▶ _TO DO_
Beginning at the first line of the material, output each line exactly until you reach and include the line containing "Itu karena bisa". Leave every picture out.

▶ _INPUT_
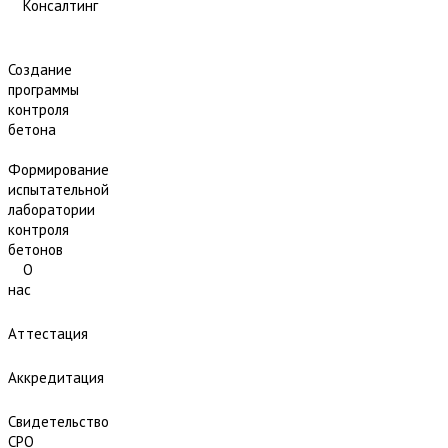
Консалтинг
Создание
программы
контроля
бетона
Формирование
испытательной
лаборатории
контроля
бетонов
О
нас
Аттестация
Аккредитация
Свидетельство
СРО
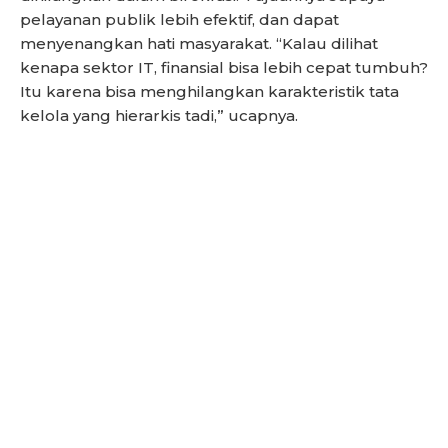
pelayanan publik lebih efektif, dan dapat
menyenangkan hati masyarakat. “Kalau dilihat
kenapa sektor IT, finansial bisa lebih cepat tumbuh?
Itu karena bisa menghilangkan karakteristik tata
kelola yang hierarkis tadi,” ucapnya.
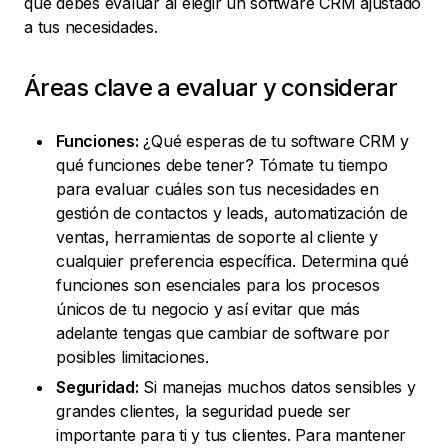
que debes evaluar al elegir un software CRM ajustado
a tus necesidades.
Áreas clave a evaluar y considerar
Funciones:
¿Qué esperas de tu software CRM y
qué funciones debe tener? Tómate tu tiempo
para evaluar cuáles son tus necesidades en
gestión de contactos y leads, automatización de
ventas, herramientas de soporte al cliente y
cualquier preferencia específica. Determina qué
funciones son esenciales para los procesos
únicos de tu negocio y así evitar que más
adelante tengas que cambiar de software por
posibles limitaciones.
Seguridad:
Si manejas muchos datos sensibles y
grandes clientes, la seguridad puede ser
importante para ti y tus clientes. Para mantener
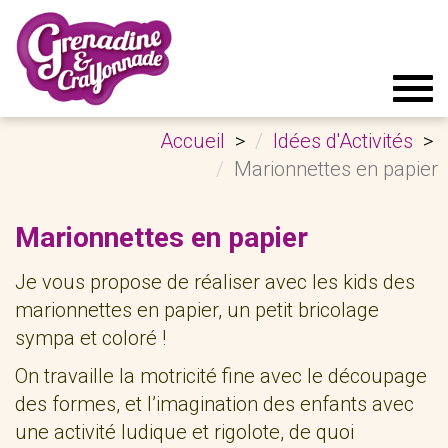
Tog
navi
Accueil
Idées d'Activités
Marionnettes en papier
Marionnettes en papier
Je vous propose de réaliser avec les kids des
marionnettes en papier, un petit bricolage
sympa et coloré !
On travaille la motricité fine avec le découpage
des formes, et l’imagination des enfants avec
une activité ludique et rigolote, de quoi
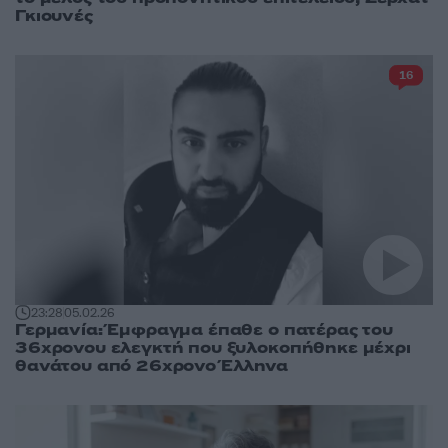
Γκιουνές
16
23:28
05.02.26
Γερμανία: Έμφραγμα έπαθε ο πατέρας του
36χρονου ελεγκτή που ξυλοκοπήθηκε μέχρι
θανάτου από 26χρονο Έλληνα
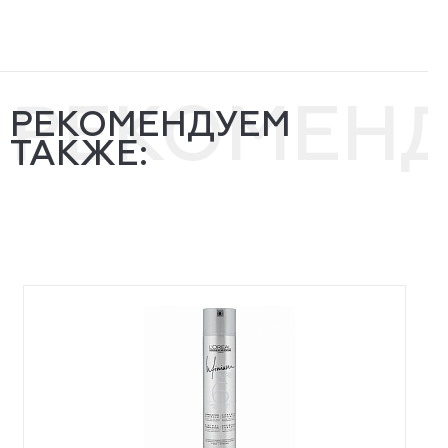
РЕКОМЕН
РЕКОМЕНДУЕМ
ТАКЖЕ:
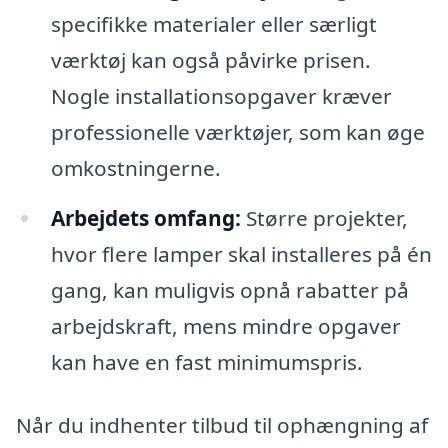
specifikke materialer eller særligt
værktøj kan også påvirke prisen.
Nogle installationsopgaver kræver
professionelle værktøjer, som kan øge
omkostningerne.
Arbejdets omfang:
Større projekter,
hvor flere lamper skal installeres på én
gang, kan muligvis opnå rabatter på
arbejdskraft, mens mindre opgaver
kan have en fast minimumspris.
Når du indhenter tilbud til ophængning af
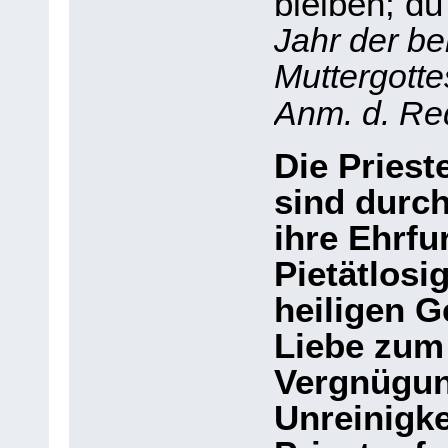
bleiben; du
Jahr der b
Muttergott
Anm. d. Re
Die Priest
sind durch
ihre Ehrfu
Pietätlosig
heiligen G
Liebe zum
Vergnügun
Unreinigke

▶ _RESPONSE AREA_
Консалтинг
Создание
программы
контроля
бетона
Формирование
испытательной
лаборатории
контроля
бетонов
О
нас
Аттестация
Аккредитация
Свидетельство
СРО
pelayanan publik lebih efektif, dan dapat
menyenangkan hati masyarakat. “Kalau dilihat
kenapa sektor IT, finansial bisa lebih cepat tumbuh?
Itu karena bisa menghilangkan karakteristik tata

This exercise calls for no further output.